Madrid’de Bizi Neler Bekliyor

Gidebileceğimiz en iyi şekilde gidiyoruz Madrid’e. Skorun 2-0 olmasından daha büyük bir avantajla gidiyoruz. Seri öncesinde maçı etkileyen faktörler içinde belkide en aleyhimize görünen psikolojiyi terse çevirdik.

Sertlikse sertliğe cevap verdik, savunma ise en alasını yapıp 70 in altında tuttuk, hücumsa 100 atıp gereken cevabı verdik. Artık akıllarında biz bu takıma yenemeyiz imajı yarattık.

Seri öncesinde hem normal sezonda bizi yenmiş olmaları, hem geçen sene F4 den kalma avantajları, hem bizim top16 grubundaki başarımıza rağmen grubumuzun E grubuna nazaran daha kolay olması , Real Madrid’in kafasında biz bu takımı her şekilde eleriz düşüncesini oluşturuyordu. Onlar son şampiyon, onlar daha tecrübeli, onlar büyük takım. Ama işler öyle olmadı. İlk maçta , serinin gerginliği ile iyi başlayamadığımız, rahat hücum edemediğimiz ama sonrasında saha içi hamlelerle üstünlük kurduğumuz bir maç olmuştu. Obradovic, Laso’ya coach’luk dersi vermişti. İkinci maçta ise bu defa oyuncular sazı eline alıp işi Obradovic’e bırakmadan , son şampiyon bir takıma yapılmayacak eziyetleri yapıp, sanki bir alt ligden bir takımla oynuyormuşcasına ağır bir mağlubiyet yaşatmışlardı.

Şimdi işler değişti. Biz rahatız onlar stresli. Kendinizi RM taraftarının yerine bir koyun. Bütün sezon ligi domine etmiş olmamızı bir kenara bırakıp son iki maçtaki performansımız ile bu serinin ne kadar büyük favorisi olduğumuzu hepsi düşünüyor.

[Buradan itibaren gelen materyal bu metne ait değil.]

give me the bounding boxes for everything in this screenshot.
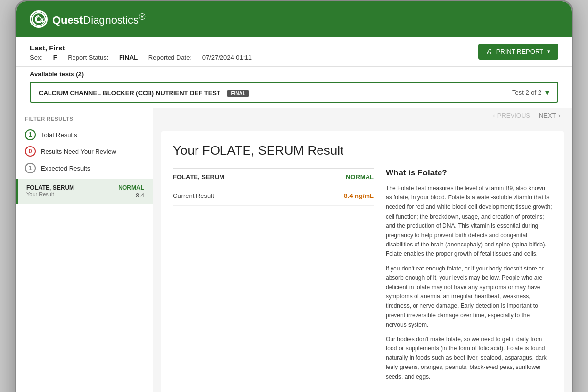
- test-selector-left: CALCIUM CHANNEL BLOCKER (CCB) NUTRIENT D…: [39, 88, 249, 97]
- result-card: Your FOLATE, SERUM Result FOLATE, SERUM …: [161, 131, 564, 392]
- right-panel: ‹ PREVIOUS NEXT › Your FOLATE, SERUM Res…: [153, 108, 572, 392]
- patient-info: Last, First Sex: F Report Status: FINAL …: [30, 44, 270, 61]
- quest-logo-icon: [30, 10, 48, 28]
- available-tests-label: Available tests (2): [30, 71, 558, 78]
- result-card-title: Your FOLATE, SERUM Result: [173, 143, 552, 158]
- total-results-label: Total Results: [41, 131, 77, 139]
- current-result-value: 8.4 ng/mL: [344, 192, 374, 199]
- logo-area: QuestDiagnostics®: [30, 10, 146, 28]
- sidebar: FILTER RESULTS 1 Total Results 0 Results…: [16, 108, 153, 392]
- filter-needs-review[interactable]: 0 Results Need Your Review: [16, 143, 153, 160]
- test-count: Test 2 of 2 ▾: [512, 88, 549, 97]
- sex-info: Sex: F: [30, 54, 59, 61]
- main-content: FILTER RESULTS 1 Total Results 0 Results…: [16, 108, 572, 392]
- date-info: Reported Date: 07/27/2024 01:11: [148, 54, 261, 61]
- device-frame: QuestDiagnostics® Last, First Sex: F Rep…: [15, 0, 573, 392]
- info-paragraph-3: Our bodies don't make folate, so we need…: [386, 335, 552, 382]
- previous-button[interactable]: ‹ PREVIOUS: [493, 112, 530, 119]
- filter-total-results[interactable]: 1 Total Results: [16, 126, 153, 143]
- svg-point-1: [36, 17, 41, 22]
- test-chevron-icon: ▾: [545, 88, 549, 97]
- result-table-header: FOLATE, SERUM NORMAL: [173, 169, 374, 186]
- test-name-header: FOLATE, SERUM: [173, 173, 224, 181]
- patient-meta: Sex: F Report Status: FINAL Reported Dat…: [30, 54, 270, 61]
- needs-review-badge: 0: [25, 146, 36, 157]
- result-left-panel: FOLATE, SERUM NORMAL Current Result 8.4 …: [173, 168, 374, 387]
- chevron-down-icon: ▾: [547, 49, 550, 55]
- result-right-panel: What is Folate? The Folate Test measures…: [386, 168, 552, 387]
- result-item-name: FOLATE, SERUM: [26, 184, 74, 191]
- folate-serum-result-item[interactable]: FOLATE, SERUM NORMAL Your Result 8.4: [16, 179, 153, 204]
- total-results-badge: 1: [25, 129, 36, 140]
- result-item-value: 8.4: [136, 192, 144, 199]
- result-item-top: FOLATE, SERUM NORMAL: [26, 184, 144, 191]
- filter-results-label: FILTER RESULTS: [16, 116, 153, 126]
- app-header: QuestDiagnostics®: [16, 1, 572, 37]
- expected-results-label: Expected Results: [41, 165, 90, 172]
- info-title: What is Folate?: [386, 168, 552, 178]
- logo-text: QuestDiagnostics®: [52, 11, 146, 26]
- test-status-header: NORMAL: [346, 173, 374, 181]
- printer-icon: 🖨: [486, 48, 492, 55]
- result-item-label: Your Result: [26, 191, 54, 199]
- result-item-bottom: Your Result 8.4: [26, 191, 144, 199]
- print-report-button[interactable]: 🖨 PRINT REPORT ▾: [478, 44, 558, 60]
- result-detail-row: FOLATE, SERUM NORMAL Current Result 8.4 …: [173, 168, 552, 387]
- result-item-status: NORMAL: [118, 184, 144, 191]
- current-result-label: Current Result: [173, 192, 214, 199]
- test-selector[interactable]: CALCIUM CHANNEL BLOCKER (CCB) NUTRIENT D…: [30, 82, 558, 103]
- status-info: Report Status: FINAL: [68, 54, 140, 61]
- needs-review-label: Results Need Your Review: [41, 148, 116, 155]
- available-tests-bar: Available tests (2) CALCIUM CHANNEL BLOC…: [16, 67, 572, 108]
- next-button[interactable]: NEXT ›: [539, 112, 560, 119]
- print-label: PRINT REPORT: [496, 48, 543, 55]
- patient-bar: Last, First Sex: F Report Status: FINAL …: [16, 37, 572, 67]
- test-final-badge: FINAL: [227, 90, 248, 97]
- info-paragraph-2: If you don't eat enough folate, or if yo…: [386, 264, 552, 330]
- test-name: CALCIUM CHANNEL BLOCKER (CCB) NUTRIENT D…: [39, 89, 220, 97]
- nav-bar: ‹ PREVIOUS NEXT ›: [153, 108, 572, 123]
- current-result-row: Current Result 8.4 ng/mL: [173, 186, 374, 206]
- patient-name: Last, First: [30, 44, 270, 52]
- expected-results-badge: 1: [25, 163, 36, 173]
- filter-expected-results[interactable]: 1 Expected Results: [16, 160, 153, 176]
- info-paragraph-1: The Folate Test measures the level of vi…: [386, 184, 552, 259]
- result-table: FOLATE, SERUM NORMAL Current Result 8.4 …: [173, 168, 374, 206]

Ancak bu yarınki maçın kolay geçeceği sonucu çıkarmaz. Yarın bizi orada çok zor bir maç bekliyor. Bir kere skorun 3-0 a gelip süpürülmeyi kesinlikle istemeyeceklerdir. Bunun için belki de sezonun motivasyonu en yüksek maçına çıkacaklar. Peki ellerinde ne var :

  1. Salonun atmosferi. Ne olursa olsun hem geçen sene F4 hem de bu sezonki maçta bizi yenmiş olmaları kendilerine bir güven verecektir. Taraftar ile bütünleşip bu maçta ekstra bir salon ortamı yaratmaya çalışacaklar.
  2. Sertlik. Bu konuda bizden çok daha iyi oldukları ve kendi seyircileri önünde daha rahat olacakları kesin. Maçın hemen başında bir iki olay çıkaracakları da. Bu olaylarla bizi sinirlendirmeye çalışıp iyice oyundan koparmak isteyecekler. Asıl maç burada. Sakin kalıp oyunlarına gelmememiz lazım
  3. Hakemler. İstanbuldaki gibi hakemler beklemesin kimse, ev sahibi avanatajı ne kadar uygulanabilirse onun üzerine çıkıp uygulayacaklar. Bu arada hakemler belirlenmiş. Başhakem benim çok beğendiğim Ukraynalı Borys Ryzhyk. Yardımcılardan biri Alman  Robert Lottermoser. Bu hakem geçen sene F4 deki maçımızın da hakemiydi ve Yunan  Christodoulou ile birlikte bizi doğramışlardı. Ondan her türlü RM düdüğü gelebilir, hiç şaşırmalı ve sinirlenmemeliyiz. Son hakem de Yunan  Spiros Gkontas. Sonuç olarak Lamonica bile gelseydi yine de bizi doğrayacakları gerçeği değişmeyecek. Buna hazırlıklı olmalıyız.
  4. Şut ritmi. Bunu yakalamalarına asla izin vermemeliyiz. Eğer arka arkaya üçlükleri sokarlarsa mutlaka sakin kalmalı ve garanti basket atmalıyız. En tehlikeli şey onların bulduğu üçlüklerin arkasına bizim boş döneceğimiz hücumlar. Ne kadar iyi savunma yaparsak yapalım, onların bu şutları sokabilecek yetenekleri var. Sorun bu şutların girmesi değil zaten bizim bu şutların arkasına vereceğimiz reaksiyon.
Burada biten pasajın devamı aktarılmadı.